RABIN: I PRECEDENTI ''FRATRICIDI'' IN ISRAELE
RABIN: I PRECEDENTI ''FRATRICIDI'' IN ISRAELE

Washintgon, 27 mar. (Adnkronos) - L'assassinio del primo ministro israeliano Yitzhak Rabin per mano di un colono ebreo, il 4 novembre scorso, ha infranto un tabu', un mito innalzato dalla societa' israeliana a propria peculiarita', a ''motivo d'orgoglio'' rispetto al vicino popolo arabo: mai un ebreo avrebbe tolto la vita ad un suo fratello, perche' gli ebrei sono un'unica grande famiglia. Il tabu' e' caduto quando Ygal Amir, 27enne studente di giurisprudenza israeliano, ha esploso tre colpi pistola contro il premier, il primo capo di governo ''sabra'' dello Stato d'Israele, colui che firmo' la pace con i nemici di sempre, i palestinesi. Tuttavia, contrariamente a quanto si possa pensare o a quanto si e' letto in questi giorni, non e' la prima volta che un israeliano uccide un fratello.

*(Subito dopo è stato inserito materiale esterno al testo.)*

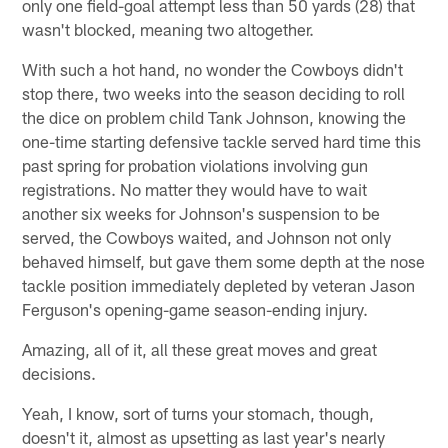
only one field-goal attempt less than 50 yards (28) that
wasn't blocked, meaning two altogether.
With such a hot hand, no wonder the Cowboys didn't
stop there, two weeks into the season deciding to roll
the dice on problem child Tank Johnson, knowing the
one-time starting defensive tackle served hard time this
past spring for probation violations involving gun
registrations. No matter they would have to wait
another six weeks for Johnson's suspension to be
served, the Cowboys waited, and Johnson not only
behaved himself, but gave them some depth at the nose
tackle position immediately depleted by veteran Jason
Ferguson's opening-game season-ending injury.
Amazing, all of it, all these great moves and great
decisions.
Yeah, I know, sort of turns your stomach, though,
doesn't it, almost as upsetting as last year's nearly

Glenn Frankel, per anni capo dell'ufficio del ''Washington Post'' a Gerusalemme e autore dwel libro ''Beyond the promised land: Jews and Arabs on the hard road to a new Israel'', ripercorre tutti i precedenti in cui israeliani -''che nulla hanno a che fare con i Lee Harvey Oswald ed i John Hinckley, ma sono uomini cresciuti in movimenti che hanno radici profonde nel passato turbolento di Israele''- hanno ucciso israeliani.

Il primo episodio risale al 1924, quando nella piccola comunita' ebraica nella Palestina sotto mandato britannico, venne ucciso Jacob Israel de Haan, portavoce di un partito religioso ultraortodosso, presumibilmente da un commando agli ordini dell'''Haganah'', la milizia paramilitare che diede vita all'esercito israeliano. (segue)

(Nap/Gs/Adnkronos)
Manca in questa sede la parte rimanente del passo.